That's fast! Thanks PyCon 2017 organizers!
Every tech conference have some presentations that look good, but go out as boring, and some hidden gems.

Would you recommend some of the videos?

My favorite so far: Raymond Hettinger Modern Python Dictionaries A confluence of a dozen great ideas
Any Raymond Hettinger talk is worthwhile.
He shows a Sphinx/RTD output during the video as his slides.

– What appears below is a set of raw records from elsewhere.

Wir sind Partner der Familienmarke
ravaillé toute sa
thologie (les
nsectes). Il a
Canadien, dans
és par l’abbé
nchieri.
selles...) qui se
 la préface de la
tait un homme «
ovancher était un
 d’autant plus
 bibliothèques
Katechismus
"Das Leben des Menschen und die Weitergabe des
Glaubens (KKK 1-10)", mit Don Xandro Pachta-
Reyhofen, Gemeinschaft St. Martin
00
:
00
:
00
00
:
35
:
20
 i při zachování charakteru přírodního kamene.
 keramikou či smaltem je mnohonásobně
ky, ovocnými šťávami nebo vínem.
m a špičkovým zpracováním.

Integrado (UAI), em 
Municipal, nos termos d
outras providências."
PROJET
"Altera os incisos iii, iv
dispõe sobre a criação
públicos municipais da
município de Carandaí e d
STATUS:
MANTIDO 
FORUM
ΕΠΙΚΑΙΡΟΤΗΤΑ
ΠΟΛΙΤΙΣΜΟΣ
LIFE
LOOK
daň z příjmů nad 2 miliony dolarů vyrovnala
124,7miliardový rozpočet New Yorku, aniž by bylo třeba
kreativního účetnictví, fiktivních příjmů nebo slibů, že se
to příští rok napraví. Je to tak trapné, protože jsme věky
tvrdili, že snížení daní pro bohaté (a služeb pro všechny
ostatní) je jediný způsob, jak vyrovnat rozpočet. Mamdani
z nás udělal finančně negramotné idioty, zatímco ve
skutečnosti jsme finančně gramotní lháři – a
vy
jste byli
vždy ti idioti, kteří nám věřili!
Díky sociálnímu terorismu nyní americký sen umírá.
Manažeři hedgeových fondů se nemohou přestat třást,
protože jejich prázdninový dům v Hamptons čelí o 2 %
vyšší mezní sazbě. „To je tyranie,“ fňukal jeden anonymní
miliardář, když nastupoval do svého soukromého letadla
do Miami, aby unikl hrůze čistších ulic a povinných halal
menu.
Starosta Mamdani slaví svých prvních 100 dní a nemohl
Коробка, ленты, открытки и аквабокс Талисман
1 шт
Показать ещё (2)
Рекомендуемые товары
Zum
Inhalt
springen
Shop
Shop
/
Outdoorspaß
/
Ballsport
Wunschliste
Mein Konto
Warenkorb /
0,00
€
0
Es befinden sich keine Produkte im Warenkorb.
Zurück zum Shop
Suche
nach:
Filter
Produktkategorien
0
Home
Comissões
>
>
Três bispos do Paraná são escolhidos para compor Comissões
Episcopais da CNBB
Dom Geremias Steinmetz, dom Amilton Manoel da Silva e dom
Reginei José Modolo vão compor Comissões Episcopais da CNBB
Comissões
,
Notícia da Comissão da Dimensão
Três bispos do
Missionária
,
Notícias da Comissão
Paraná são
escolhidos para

Is that published anywhere public?
I really enjoyed Solid Snakes: https://us.pycon.org/2017/schedule/presentation/146/

Lots of insight and tools for building reliable systems

Grok the GIL: https://us.pycon.org/2017/schedule/presentation/320/

was also an excellent talk if you've heard of the GIL, but aren't exactly sure how it works, he shows you the CPython code and several examples of it working.

Finally, Constructive Code Review: https://us.pycon.org/2017/schedule/presentation/663/ was a great talk about the human side of programming and time management.

Solid Snakes has a excellent page with the referenced links: https://hynek.me/talks/reliability/

I liked the presentation, but, probably due to already knowing almost all, didn't find it great. Better to read the link above first.

My talk at Pycon was about building modern commandline shells using python.

https://www.youtube.com/watch?v=hJhZhLg3obk

I'd love some feedback.

You talk about https://bpython-interpreter.org/, do you actually use that? That looks pretty awesome!

Otherwise I really like the 10min demo at the end. Your library really looks amazing. I do not have any tools that would need it at the moment but I'm definitely bookmarking that :)

Actually I know someone who might benefit from that (http://www.pappyproxy.com/)

Yes! I always use bpython never the default python repl. That's one of the very few python packages that gets installed system wide.
First of all, I'm glad Beazley wasnt there. That dude never does talks geared towards most python programmers. Always talks about mystical and niche shit.

Second of all, The talks are getting repetitive. There were really any new fresh talks this year. Most of them were either very close to earlier talks or just exact copies. It was more like how comedians repeat their jokes in order to perfect them. But these guys are repeating the same old talks but to no end.

If you've seen earlier talks, you can easily skip this one.